Murphy 2012 Gross Profit Breakdown

Why invest in MUSA?

The following attributes make Murphy USA an attractive long-term investment at current prices:

  • Low operating cost model: Murphy is a low-cost operator focused on volume versus in-store sales. This strategy is evident with Murphy’s cash break even at a 6.6 cent margin per gallon of gasoline and the average size of Murphy’s stores, which are significantly smaller than those of their peers (280 square feet to 1,200 square feet) and require on average ~$25 thousand per year in maintenance capex. Plus, the company is able to source fuel at attractive prices compared to their competitors, as Murphy has access to terminals and has a shipper status on pipelines.
  • Leading market position: Murphy is one of the largest C-Store operators with an estimated ~5% market share by volume in their geographic markets. Market share helps with scale, as the company can purchase merchandise in bigger quantities versus the mom and pop c-store operator (62.9% of total C-Stores according to the NACS) and source fuel efficiently, as smaller operators generally have to utilize third-party distributors.
  • Spin-off from larger parent should lead to mis-pricing: The spinoff of Murphy is bound to create mis-pricing, given that the current parent is situated within the S&P 500. Forced selling has created an opportunity, with the business trading below its conservatively estimated replacement value.
  • Solid financial profile: The company is modestly levered at close with 1.8x Debt to LTM EBITDA and EBITDA/Interest coverage of 9.5x.

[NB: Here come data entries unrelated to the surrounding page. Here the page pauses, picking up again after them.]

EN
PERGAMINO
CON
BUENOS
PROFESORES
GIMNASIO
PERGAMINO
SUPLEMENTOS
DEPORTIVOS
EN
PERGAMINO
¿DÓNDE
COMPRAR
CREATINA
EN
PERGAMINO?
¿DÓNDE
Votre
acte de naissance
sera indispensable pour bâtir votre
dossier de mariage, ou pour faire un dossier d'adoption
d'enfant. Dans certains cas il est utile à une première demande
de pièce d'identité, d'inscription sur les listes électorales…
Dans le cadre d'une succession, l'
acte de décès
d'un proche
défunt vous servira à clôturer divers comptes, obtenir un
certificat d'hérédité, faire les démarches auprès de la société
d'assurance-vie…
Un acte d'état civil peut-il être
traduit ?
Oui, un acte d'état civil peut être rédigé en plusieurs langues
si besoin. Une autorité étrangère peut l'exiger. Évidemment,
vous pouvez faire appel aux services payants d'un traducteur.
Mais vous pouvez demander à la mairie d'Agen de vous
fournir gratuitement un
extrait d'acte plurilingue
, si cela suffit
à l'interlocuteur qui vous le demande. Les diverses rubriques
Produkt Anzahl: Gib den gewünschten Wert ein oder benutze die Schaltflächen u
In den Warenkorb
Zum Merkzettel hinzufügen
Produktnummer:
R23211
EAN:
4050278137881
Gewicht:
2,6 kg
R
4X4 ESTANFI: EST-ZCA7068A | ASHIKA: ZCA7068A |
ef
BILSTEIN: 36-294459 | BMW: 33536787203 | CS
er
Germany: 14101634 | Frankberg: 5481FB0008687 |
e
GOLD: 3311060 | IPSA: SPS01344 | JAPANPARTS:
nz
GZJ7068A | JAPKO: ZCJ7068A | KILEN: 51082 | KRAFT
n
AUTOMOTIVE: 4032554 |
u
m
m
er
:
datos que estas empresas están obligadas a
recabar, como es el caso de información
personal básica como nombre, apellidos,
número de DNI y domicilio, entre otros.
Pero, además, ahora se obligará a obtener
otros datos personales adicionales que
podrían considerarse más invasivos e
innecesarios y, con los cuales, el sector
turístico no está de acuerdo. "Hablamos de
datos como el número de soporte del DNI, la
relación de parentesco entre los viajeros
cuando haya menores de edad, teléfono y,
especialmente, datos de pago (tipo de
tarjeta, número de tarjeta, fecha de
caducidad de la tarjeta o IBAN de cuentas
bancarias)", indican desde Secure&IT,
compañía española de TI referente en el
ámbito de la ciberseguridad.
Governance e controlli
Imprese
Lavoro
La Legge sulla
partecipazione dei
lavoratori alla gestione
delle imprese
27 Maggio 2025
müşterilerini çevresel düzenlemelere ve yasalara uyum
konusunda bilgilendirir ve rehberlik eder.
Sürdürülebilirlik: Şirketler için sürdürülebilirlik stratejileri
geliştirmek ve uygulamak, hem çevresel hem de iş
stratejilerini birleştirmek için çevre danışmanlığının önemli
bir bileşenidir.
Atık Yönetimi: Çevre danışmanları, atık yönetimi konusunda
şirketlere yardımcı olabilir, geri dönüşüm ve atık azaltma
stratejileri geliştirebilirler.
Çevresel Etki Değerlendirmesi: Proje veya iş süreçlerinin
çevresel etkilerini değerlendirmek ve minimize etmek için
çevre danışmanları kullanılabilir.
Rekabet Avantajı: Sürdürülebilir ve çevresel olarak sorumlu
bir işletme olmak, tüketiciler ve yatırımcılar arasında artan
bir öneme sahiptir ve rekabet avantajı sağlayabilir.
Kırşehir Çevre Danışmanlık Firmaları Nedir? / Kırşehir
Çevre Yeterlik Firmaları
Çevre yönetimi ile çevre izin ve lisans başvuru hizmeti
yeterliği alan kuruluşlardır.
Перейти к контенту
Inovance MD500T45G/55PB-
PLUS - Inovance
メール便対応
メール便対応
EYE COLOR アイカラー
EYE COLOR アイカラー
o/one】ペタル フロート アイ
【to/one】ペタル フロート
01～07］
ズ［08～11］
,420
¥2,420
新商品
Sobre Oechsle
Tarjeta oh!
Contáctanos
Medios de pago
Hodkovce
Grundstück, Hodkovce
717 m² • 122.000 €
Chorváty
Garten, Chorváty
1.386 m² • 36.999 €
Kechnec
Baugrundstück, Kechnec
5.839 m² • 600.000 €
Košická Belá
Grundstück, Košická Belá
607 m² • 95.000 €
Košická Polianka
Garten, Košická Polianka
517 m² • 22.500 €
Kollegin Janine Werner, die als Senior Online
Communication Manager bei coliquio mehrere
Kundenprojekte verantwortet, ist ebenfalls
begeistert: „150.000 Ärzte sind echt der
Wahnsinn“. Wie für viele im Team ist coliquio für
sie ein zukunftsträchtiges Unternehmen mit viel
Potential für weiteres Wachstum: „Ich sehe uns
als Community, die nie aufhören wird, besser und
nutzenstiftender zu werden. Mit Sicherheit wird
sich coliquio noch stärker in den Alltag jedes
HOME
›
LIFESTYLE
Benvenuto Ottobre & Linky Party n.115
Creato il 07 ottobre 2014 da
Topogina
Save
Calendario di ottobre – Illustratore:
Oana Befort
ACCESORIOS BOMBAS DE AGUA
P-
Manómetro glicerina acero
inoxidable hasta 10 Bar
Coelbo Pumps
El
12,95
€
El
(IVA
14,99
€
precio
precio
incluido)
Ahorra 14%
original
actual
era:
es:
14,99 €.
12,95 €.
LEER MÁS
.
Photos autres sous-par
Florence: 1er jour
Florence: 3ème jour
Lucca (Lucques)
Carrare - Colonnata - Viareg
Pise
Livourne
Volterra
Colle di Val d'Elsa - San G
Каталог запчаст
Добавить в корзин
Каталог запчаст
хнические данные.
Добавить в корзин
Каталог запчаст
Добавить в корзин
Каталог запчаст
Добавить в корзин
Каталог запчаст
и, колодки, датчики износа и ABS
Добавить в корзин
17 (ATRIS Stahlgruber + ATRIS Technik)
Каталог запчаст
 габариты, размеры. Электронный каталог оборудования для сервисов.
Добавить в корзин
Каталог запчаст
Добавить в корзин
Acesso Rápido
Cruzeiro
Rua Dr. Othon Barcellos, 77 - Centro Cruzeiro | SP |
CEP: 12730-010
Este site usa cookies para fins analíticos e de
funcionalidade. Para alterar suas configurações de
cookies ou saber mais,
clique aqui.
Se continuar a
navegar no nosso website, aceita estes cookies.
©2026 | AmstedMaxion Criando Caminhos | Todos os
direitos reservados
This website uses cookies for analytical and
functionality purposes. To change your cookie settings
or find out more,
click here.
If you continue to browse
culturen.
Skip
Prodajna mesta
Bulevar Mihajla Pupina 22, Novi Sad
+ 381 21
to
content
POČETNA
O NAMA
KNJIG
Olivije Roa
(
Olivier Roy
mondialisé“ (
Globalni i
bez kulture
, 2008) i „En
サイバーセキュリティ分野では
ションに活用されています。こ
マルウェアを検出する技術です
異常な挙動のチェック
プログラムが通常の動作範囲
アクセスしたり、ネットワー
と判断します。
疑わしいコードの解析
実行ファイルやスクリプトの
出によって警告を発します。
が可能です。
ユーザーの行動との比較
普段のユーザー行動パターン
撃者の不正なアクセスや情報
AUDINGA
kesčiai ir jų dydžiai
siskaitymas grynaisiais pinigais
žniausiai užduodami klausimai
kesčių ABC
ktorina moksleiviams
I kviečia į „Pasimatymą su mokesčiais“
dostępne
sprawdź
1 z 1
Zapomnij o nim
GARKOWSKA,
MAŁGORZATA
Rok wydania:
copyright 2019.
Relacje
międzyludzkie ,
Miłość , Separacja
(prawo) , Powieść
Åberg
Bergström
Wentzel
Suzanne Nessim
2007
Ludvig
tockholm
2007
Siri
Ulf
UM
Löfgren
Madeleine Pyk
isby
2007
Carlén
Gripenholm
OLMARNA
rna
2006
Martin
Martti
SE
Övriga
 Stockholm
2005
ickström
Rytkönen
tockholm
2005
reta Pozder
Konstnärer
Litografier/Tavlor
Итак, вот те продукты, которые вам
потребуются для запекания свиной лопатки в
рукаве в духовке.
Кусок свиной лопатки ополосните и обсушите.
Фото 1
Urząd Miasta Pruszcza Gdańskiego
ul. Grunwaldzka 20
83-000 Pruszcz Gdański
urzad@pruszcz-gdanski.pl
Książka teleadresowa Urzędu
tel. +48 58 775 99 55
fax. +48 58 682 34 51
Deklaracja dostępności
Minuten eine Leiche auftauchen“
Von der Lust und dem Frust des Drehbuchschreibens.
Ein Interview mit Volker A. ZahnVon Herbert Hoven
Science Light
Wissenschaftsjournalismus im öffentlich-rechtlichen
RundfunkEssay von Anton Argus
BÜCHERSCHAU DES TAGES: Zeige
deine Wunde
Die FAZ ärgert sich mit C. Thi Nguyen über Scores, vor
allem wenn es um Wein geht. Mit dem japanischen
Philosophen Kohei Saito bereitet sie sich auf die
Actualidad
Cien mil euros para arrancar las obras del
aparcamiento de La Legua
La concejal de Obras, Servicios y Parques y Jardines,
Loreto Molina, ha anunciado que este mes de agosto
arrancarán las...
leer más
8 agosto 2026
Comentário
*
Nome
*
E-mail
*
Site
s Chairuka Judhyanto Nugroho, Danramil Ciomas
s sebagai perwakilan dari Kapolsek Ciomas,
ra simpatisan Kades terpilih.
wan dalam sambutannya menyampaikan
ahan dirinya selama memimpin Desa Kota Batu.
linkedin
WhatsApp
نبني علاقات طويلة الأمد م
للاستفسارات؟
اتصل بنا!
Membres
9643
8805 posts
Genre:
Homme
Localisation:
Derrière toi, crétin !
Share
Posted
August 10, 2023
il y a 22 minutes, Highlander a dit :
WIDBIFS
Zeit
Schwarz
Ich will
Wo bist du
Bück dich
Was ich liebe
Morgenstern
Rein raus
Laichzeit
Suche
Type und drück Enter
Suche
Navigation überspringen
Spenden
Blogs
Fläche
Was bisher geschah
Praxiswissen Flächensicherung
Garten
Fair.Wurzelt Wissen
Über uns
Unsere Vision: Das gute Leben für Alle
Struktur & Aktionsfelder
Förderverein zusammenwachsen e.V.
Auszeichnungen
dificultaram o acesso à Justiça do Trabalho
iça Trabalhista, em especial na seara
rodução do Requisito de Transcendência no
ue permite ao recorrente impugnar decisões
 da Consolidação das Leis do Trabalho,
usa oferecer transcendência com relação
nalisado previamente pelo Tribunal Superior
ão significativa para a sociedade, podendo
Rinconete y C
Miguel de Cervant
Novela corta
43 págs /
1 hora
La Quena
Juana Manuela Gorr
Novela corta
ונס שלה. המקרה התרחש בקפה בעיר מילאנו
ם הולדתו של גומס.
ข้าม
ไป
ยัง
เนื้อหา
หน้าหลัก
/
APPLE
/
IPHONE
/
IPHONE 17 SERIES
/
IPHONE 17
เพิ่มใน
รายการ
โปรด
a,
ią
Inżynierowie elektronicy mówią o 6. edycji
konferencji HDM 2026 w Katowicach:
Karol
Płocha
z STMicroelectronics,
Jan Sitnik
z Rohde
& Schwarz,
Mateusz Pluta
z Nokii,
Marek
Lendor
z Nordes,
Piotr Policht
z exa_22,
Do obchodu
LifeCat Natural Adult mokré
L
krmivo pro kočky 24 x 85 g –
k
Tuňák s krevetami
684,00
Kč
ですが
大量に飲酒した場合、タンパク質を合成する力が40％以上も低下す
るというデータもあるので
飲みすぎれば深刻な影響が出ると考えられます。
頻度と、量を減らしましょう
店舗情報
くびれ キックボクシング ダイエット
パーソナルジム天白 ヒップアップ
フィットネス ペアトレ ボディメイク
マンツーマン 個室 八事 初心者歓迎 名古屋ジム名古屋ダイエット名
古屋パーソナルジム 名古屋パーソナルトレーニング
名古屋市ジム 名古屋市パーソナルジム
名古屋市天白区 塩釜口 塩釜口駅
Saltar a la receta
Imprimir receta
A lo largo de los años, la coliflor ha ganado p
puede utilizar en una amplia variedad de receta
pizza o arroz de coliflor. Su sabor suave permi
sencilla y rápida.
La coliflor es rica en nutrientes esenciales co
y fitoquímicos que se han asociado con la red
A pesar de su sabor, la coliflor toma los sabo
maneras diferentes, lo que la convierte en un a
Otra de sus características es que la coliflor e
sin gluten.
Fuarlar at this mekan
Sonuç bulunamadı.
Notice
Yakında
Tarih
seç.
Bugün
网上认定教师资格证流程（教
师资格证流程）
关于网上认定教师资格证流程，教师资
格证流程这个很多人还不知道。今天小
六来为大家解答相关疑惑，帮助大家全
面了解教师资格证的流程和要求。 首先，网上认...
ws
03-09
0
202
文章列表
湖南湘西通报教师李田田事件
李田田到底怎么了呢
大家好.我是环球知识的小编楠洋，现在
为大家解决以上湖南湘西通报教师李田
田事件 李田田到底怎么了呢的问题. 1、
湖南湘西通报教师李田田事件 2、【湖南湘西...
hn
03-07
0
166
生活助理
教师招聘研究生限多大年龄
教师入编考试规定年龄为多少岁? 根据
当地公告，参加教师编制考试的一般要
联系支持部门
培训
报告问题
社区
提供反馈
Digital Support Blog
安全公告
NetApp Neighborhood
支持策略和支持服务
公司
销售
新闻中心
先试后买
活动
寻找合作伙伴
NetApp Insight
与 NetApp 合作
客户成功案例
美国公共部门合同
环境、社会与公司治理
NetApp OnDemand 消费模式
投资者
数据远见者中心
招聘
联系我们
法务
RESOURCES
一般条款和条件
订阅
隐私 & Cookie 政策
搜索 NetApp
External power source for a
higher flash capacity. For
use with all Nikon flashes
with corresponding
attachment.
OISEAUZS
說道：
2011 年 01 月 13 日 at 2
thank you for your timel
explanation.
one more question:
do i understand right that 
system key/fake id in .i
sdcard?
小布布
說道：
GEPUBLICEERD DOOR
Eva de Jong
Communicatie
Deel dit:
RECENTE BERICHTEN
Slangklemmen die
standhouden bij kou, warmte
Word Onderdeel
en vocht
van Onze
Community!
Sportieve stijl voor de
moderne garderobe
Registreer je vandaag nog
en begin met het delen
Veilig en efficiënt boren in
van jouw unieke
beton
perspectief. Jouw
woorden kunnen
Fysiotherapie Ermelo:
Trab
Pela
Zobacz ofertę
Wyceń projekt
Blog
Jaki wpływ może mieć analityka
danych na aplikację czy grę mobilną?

The company has consistently maintained profitability, with EBITDA growing from $127.0 thousand to $360.0 thousand from 2009 to LTM (last twelve months) 2013. Plus, the company generates solid returns on invested capital for low margined business, in excess of 15%.
  • Attractive valuation: At the current price of ~$39 per share, MUSA trades below its conservatively estimated C-Store replacement value (excluding valuable midstream assets and two ethanol facilities) of $2.15 thousand per unit ($41 per share) and roughly two turns below that of its competitors, which equates to a base case target price of ~$58 or 52% upside at current prices.
  • Growth opportunities: The company has significant growth opportunities, as it recently entered into an agreement with Walmart to build an additional 200 stores near or on Walmart locations.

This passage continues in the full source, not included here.